Nightmare on the Pacific
Nightmare on the Pacific is noteworthy due to its cinematic cutscenes and full voice acting, in addition to its balance of hidden object and puzzle gameplay. Unfortunately, some pacing issues late in the game put a damper on the otherwise enjoyable hidden object game.
Nightmare on the Pacific follows the Brooks family, who was enjoying a lovely family vacation on the Neptune cruise ship when it is struck by a Hurricane. You play as the matriarch of the family, and are separated from your family – your husband, daughter and son – during the storm. While you have a chance to leave the ship, you refuse to leave your family behind. Thus begins your journey of tracking down the missing members of your family and escaping the ship alive before the Pacific Ocean claims it forever.
Nightmare on the Pacific combines basic hidden object gameplay (find items from a list) and a variety of puzzles like those you would expect from such a game. You’ll put together jigsaw puzzles, find and replace missing parts of machines to make them function, solve tile-sliding puzzles, and otherwise navigate the cruise ship searching for one family member at a time through a series of seamlessly connected chapters.
While the gameplay is nothing new, it does offer a great balance between the various gameplay types, so it’s unlikely you’ll find yourself tired of searching for items, as there tends to be a lot of content to get through in between. After every hidden object scene, you’ll be given at least one item that can be useful to you elsewhere on the ship. Find a hook, for instance, and it can allow you to reach a keycard that is hanging from a pole. Take the keycard back to your room and unlock the door, and so on and so forth.

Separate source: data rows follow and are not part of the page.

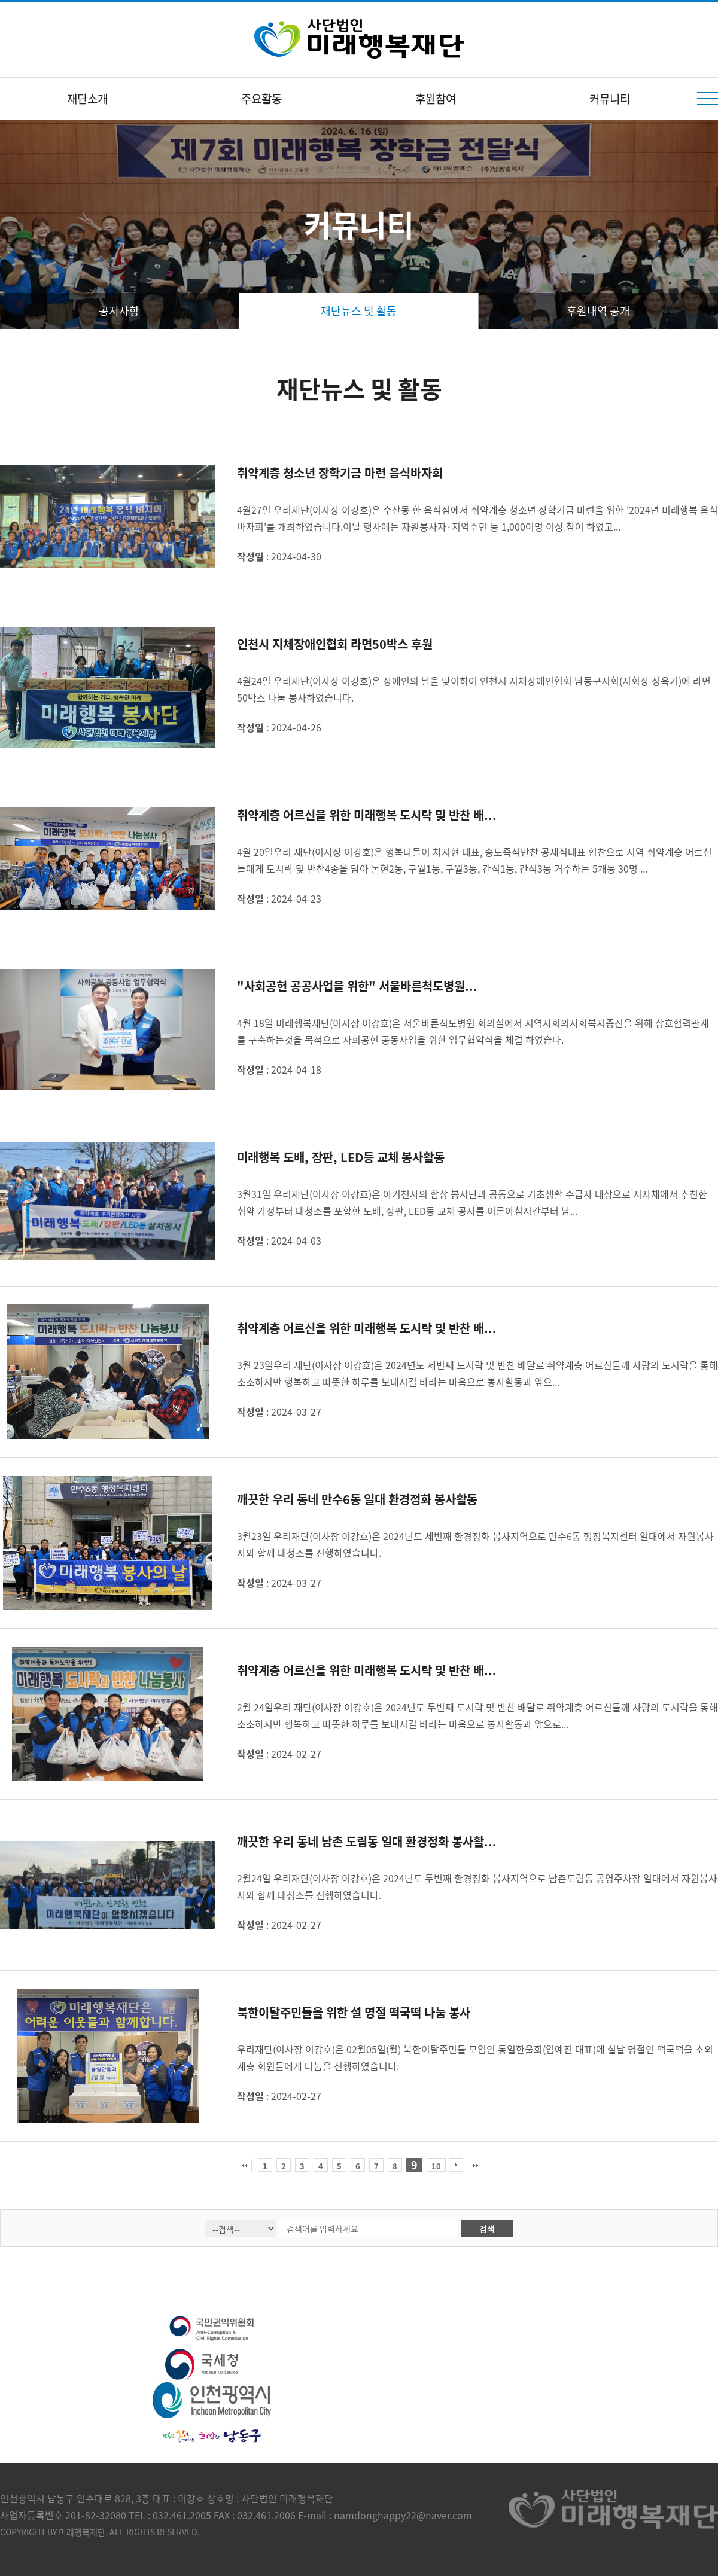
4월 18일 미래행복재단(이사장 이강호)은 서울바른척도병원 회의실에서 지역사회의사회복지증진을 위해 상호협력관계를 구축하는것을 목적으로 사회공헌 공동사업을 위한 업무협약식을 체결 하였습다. (473, 1031)
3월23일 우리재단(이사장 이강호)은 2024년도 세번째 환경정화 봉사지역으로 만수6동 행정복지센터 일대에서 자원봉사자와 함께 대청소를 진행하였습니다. (475, 1544)
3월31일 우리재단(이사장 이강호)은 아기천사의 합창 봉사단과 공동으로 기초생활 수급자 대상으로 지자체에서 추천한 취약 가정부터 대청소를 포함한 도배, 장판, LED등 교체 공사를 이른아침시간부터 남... (472, 1202)
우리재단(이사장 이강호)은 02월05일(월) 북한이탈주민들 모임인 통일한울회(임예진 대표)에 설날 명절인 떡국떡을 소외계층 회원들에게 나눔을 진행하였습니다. (475, 2057)
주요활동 (261, 98)
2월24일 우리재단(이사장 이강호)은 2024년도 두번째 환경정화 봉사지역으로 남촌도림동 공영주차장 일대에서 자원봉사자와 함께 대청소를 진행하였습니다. (477, 1886)
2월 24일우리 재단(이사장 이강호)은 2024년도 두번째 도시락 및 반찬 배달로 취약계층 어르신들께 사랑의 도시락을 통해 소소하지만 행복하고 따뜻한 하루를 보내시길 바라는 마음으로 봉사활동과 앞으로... (477, 1715)
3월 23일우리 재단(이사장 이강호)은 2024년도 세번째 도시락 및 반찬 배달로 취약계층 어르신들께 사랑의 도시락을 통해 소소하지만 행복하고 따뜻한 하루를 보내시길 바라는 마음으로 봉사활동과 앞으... (477, 1373)
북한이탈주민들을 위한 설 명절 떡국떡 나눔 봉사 (353, 2012)
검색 (487, 2228)
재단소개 (87, 98)
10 (436, 2166)
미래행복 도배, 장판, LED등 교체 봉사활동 (341, 1157)
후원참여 (435, 98)
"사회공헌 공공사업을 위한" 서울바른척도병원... (357, 986)
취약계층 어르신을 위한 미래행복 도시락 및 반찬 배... (367, 815)
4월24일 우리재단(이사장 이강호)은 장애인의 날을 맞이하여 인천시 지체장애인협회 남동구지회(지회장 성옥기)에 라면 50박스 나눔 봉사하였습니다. (474, 689)
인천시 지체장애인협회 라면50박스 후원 (335, 644)
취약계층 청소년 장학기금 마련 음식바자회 (340, 472)
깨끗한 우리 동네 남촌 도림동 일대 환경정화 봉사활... (367, 1841)
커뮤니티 (609, 98)
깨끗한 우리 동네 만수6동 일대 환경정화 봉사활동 (357, 1499)
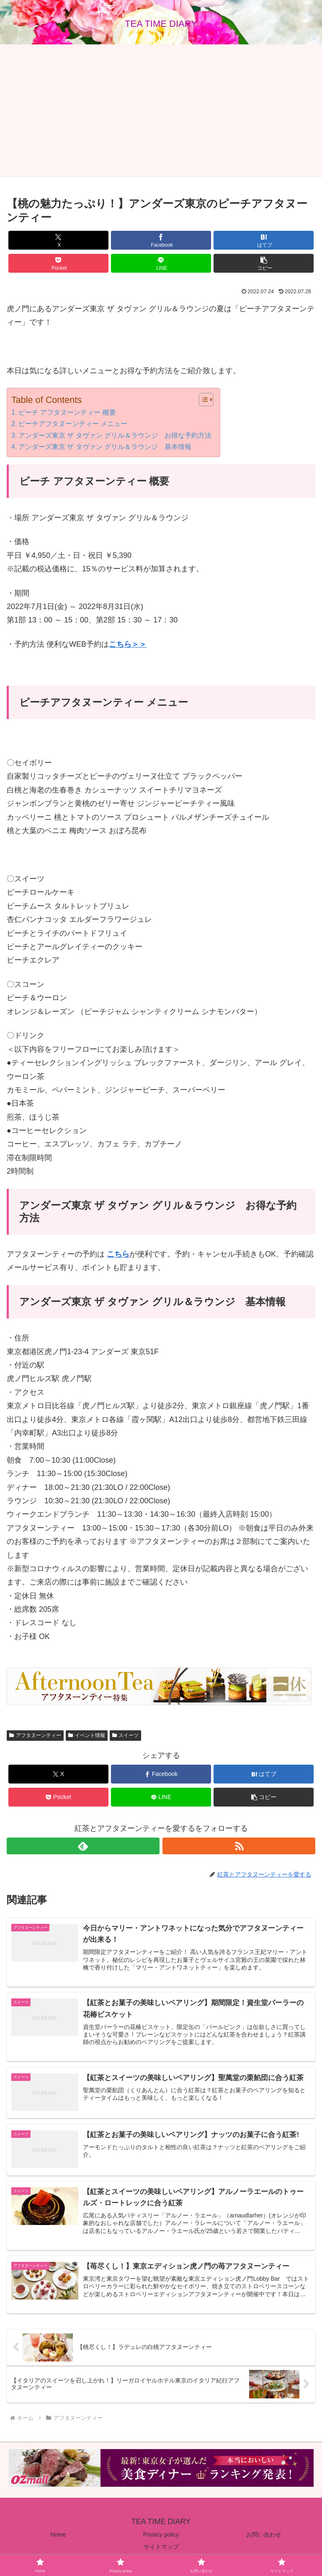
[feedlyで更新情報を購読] (83, 1846)
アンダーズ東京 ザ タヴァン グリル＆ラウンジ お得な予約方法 (115, 435)
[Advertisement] (161, 110)
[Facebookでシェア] (161, 240)
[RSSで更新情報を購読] (238, 1846)
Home (58, 2536)
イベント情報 (86, 1735)
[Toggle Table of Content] (202, 399)
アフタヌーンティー (35, 1735)
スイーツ (125, 1735)
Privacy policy (161, 2536)
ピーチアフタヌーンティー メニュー (73, 423)
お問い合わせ (263, 2536)
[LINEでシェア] (161, 263)
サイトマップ (161, 2548)
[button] (264, 263)
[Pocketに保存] (58, 263)
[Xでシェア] (58, 240)
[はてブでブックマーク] (264, 240)
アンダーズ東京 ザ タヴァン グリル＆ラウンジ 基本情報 (105, 446)
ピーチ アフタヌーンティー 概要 (67, 412)
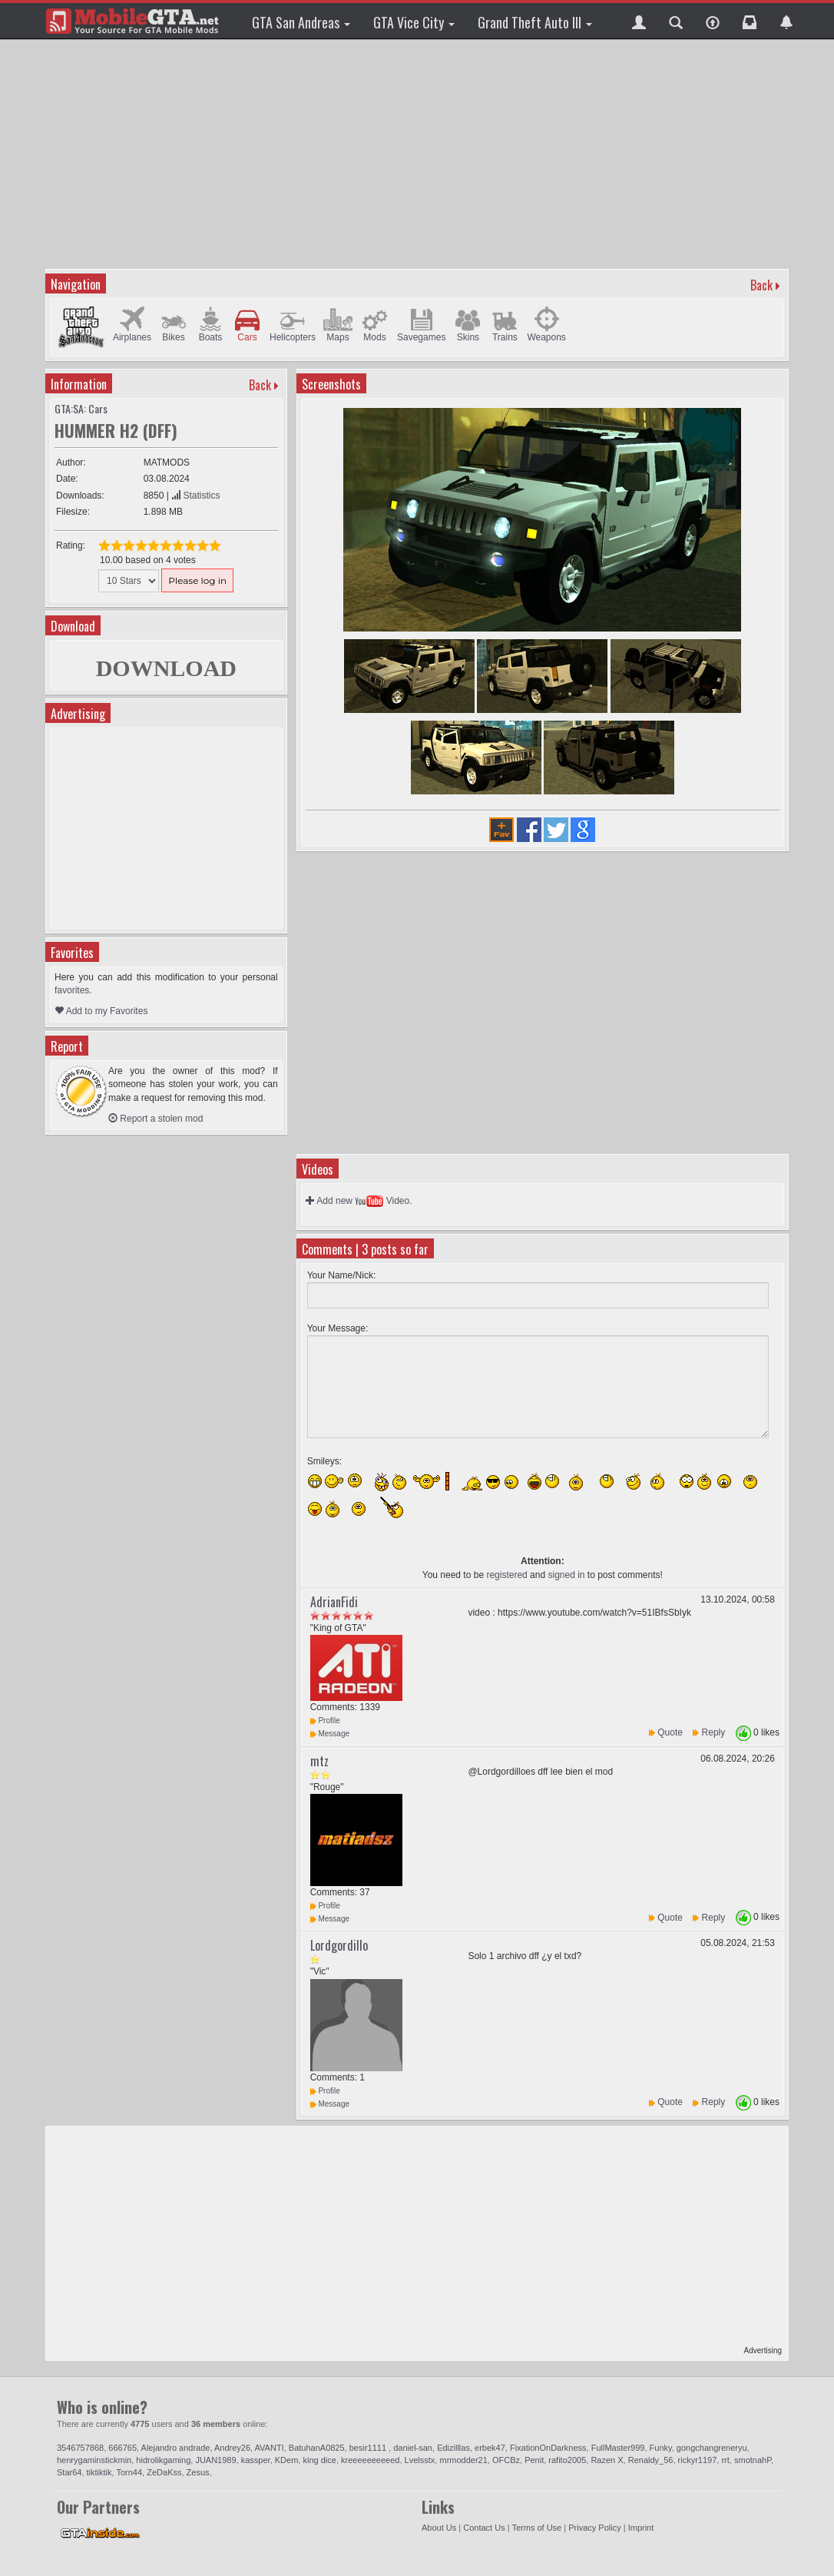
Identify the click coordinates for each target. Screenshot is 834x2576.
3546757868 (80, 2447)
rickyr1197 (697, 2460)
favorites (72, 990)
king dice (319, 2460)
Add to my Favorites (101, 1011)
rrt (725, 2460)
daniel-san (412, 2447)
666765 (122, 2447)
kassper (255, 2460)
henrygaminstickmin (94, 2460)
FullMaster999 (618, 2447)
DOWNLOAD (166, 668)
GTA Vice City (414, 22)
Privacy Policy (594, 2527)
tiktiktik (99, 2472)
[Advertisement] (418, 153)
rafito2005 (567, 2460)
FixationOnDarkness (548, 2447)
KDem (287, 2460)
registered (506, 1575)
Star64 (69, 2472)
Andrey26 (232, 2447)
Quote (670, 1732)
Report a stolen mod (155, 1118)
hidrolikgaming (163, 2460)
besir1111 (369, 2447)
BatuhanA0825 (317, 2447)
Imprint (641, 2527)
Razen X (607, 2460)
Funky (661, 2447)
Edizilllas (453, 2447)
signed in (566, 1575)
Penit (534, 2460)
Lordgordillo (339, 1945)
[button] (639, 20)
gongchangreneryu (712, 2447)
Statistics (195, 495)
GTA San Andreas (301, 22)
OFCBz (506, 2460)
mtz (319, 1761)
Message (329, 1733)
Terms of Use (536, 2527)
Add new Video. (359, 1200)
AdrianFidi (334, 1602)
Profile (325, 1720)
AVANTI (269, 2447)
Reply (714, 1732)
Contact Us (484, 2527)
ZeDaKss (164, 2472)
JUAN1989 (215, 2460)
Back (761, 285)
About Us (439, 2527)
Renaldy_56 (650, 2460)
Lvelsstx (420, 2460)
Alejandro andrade (175, 2447)
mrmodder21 (463, 2460)
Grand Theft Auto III (535, 22)
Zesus (198, 2472)
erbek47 (490, 2447)
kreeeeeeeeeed (370, 2460)
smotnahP (752, 2460)
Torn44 (129, 2472)
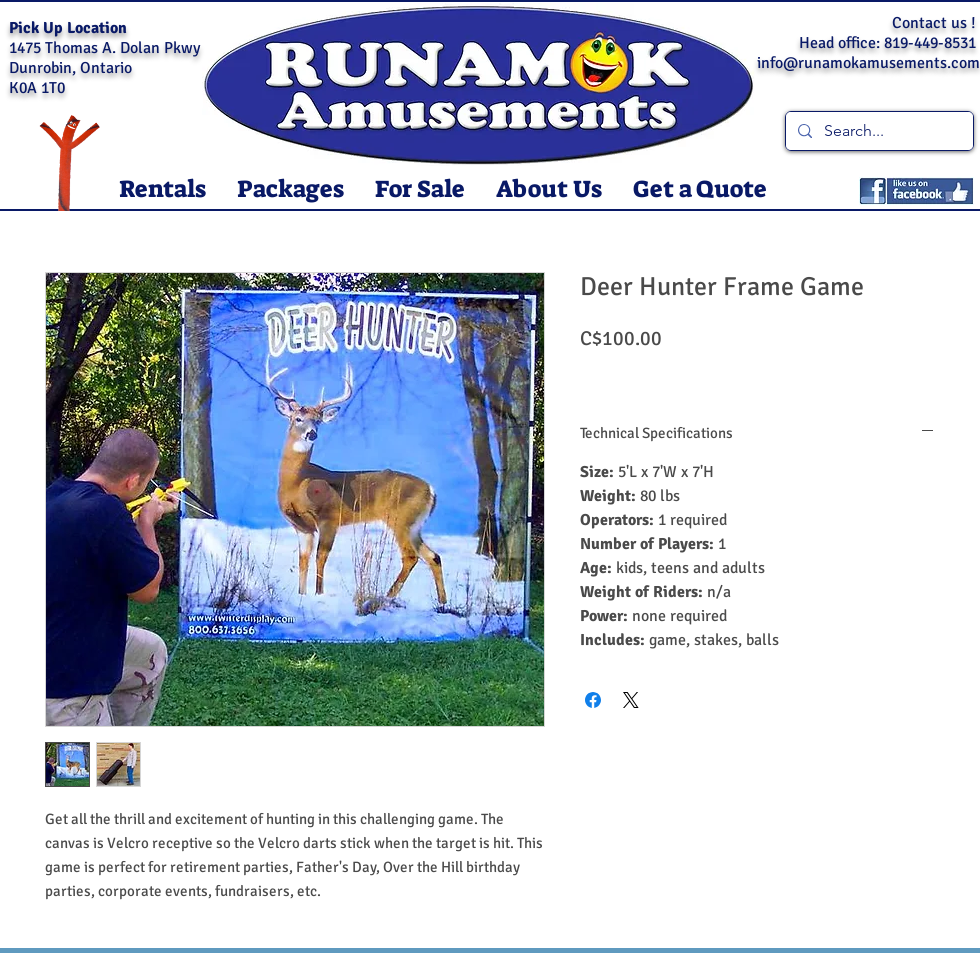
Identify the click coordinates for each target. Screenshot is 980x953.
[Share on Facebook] (593, 700)
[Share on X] (631, 700)
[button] (162, 189)
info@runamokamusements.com (868, 63)
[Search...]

With all of this backtracking through various floors and even two parts of the ship (the ship splits in two as you play the game), it can at times leave you a bit confused as to what to do next. Items may not always have an immediate recognizable purpose, so you’ll need to think outside of the box to figure out where some items go (for instance, when you find a toaster, the use of said toaster is anything but making food). Luckily, the Premium Edition of the title contains a step-by-step strategy guide if you get confused, but even if you stick with the standard edition of the game, the user interface will keep track of your current task(s) by presenting you with icons that run along the top of the screen.
In terms of the game’s presentation, there is complete voice acting throughout the story, but the quality therein is less than stellar, to put it politely. The other production values are quite high, including cinematic cutscenes and graphics that are better than average, especially in one part of the game, where you are in a portion of the ship that has capsized, leaving the rooms upside down, with debris all over the “floor.”
Nightmare on the Pacific starts with a great feeling of panic, as rooms are flooded and electricity crackles from dangling wires. The enveloping atmosphere continues as you make your way through the game, but you can unfortunately make your way through the entirety in just two hours or less, depending on how often you use hints, puzzle skips, or the strategy guide (if you have it).
For Premium Edition purchasers, you’ll have access to an Alternate Ending, which is simply a cutscene showing a different ending to the game, and to the Prequel, which lasts for the better part of 30 minutes, and shows what happens to the Brooks family in the hours before the hurricane strikes the Neptune.
All told, Nightmare on the Pacific has a great premise, and it is carried out decently enough for the short time that it lasts. There are some pacing issues at the end of the game, making the ending feel a bit rushed (it takes less than five minutes to find your final missing family member), but if you’re simply looking for an enjoyable gameplay experience with a great atmosphere and relatively high attention to detail, this is one worth picking up.